Ce fait divers a eu lieu dans les suites d’une manifestation organisé le 12 mars par un collectif de médecins qui souhaite que les menaces, et les coups portés aux soignants, conduisent à des peines exemplaires sur un plan judiciaire.
Nous assistons, nous les professionnels de santé, à une escalade concernant un manque de reconnaissance de nos actions, et nous devons panser avec parfois certaines difficultés des blessures tant sur un plan psychologique que physique.

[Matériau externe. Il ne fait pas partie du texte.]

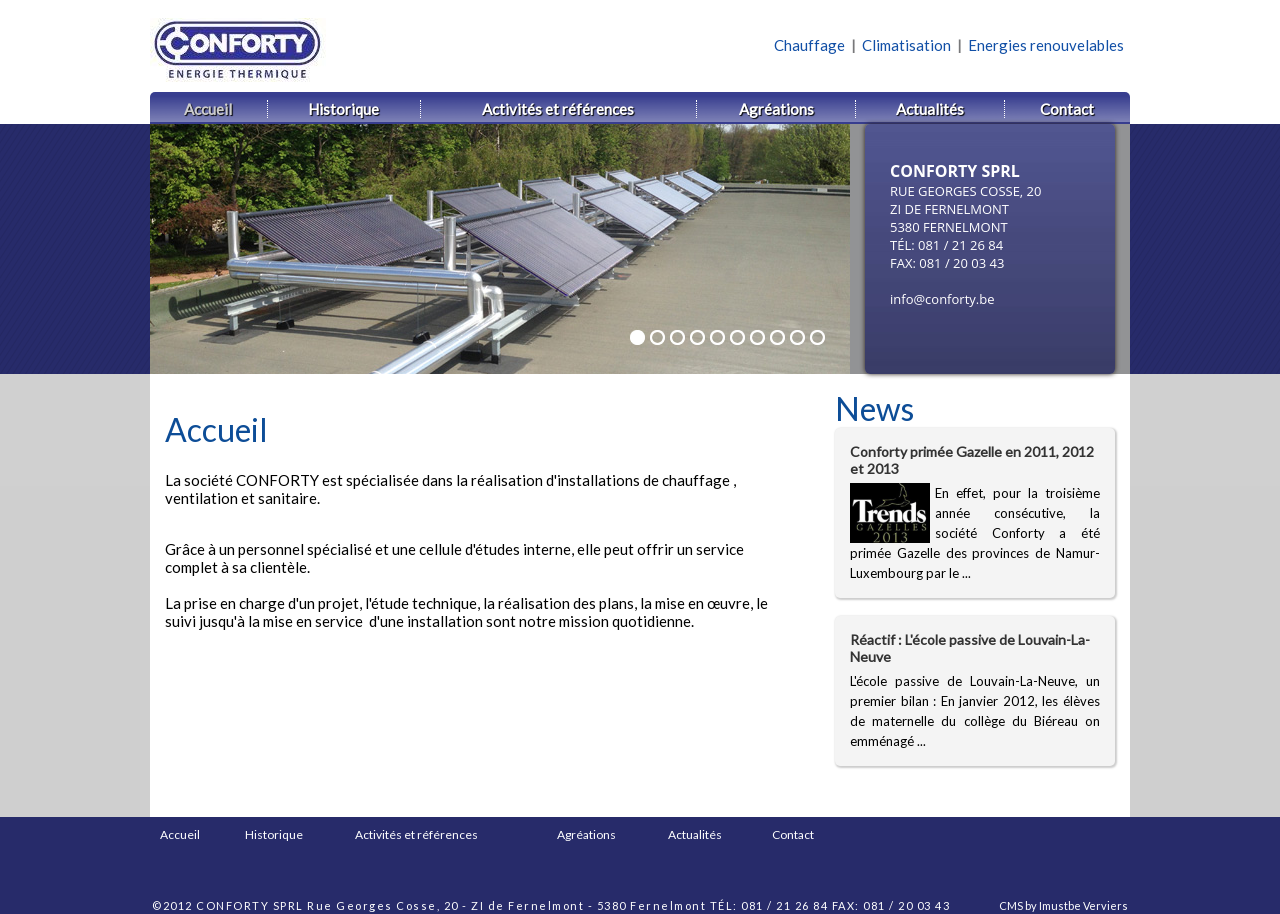 The height and width of the screenshot is (914, 1280). What do you see at coordinates (793, 834) in the screenshot?
I see `Contact` at bounding box center [793, 834].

Des changements doivent s’opérer afin que les valeurs de notre société démocratique soient préservées.
Malheureusement certains faits nous donnent froid dans le dos :
- La manifestation des professionnels du 12 mars a été relayée par les médias sans réelle prise de conscience de la part de la population française. De plus nous avons pu remarquer une indifférence coupable, à mon avis, de la part des journalistes qui banalisent cette situation
- Les peines infligées aux auteurs de violences ne sont pas la hauteur du préjudice subi, cela malgré les propos très démagogiques de certains ministres de la santé (Mme Le Bodo avait clairement affirmé que les auteurs de menaces ou de coups à destination des professionnels de santé seraient sévèrement punis). Dans « la vraie vie » nous n’avons pas eu une mise en application de telles affirmations. A cette époque, et je m’en rappelle fort bien, l’exécutif n’avait qu’une seule volonté, celle de calmer les professionnels qui exigeaient une revalorisation de leur travail
- Une frilosité des pouvoirs publics pour donner des gages sécuritaires aux professionnels de santé
Tout cela doit nous faire malgré tout réfléchir, alors que les professionnels de santé libéraux ont de plus en plus de travail (administratif du fait d’une France de plus en plus attachée aux normes parfois ridicule, et de terrain avec des patients de plus en plus nombreux du fait d’une pénurie de professionnels de santé), il semble important de montrer plus de respect à des soignants investis dans leur mission.
Bien entendu ces propos sont également valables pour d’autres professionnels qui assurent l’éducation, mais aussi la sécurité de nos concitoyens.
Je terminerai mes propos par une citation d’un écrivain philosophe qui, par ses propos énoncés il y a de nombreuses décennies de cela, était un grand visionnaire.
« Je reconnais que la violence, sous quelque forme qu’elle se manifeste, est un échec. Mais c’est un échec inévitable parce que nous sommes dans un univers de violence » Jean-Paul Sartre.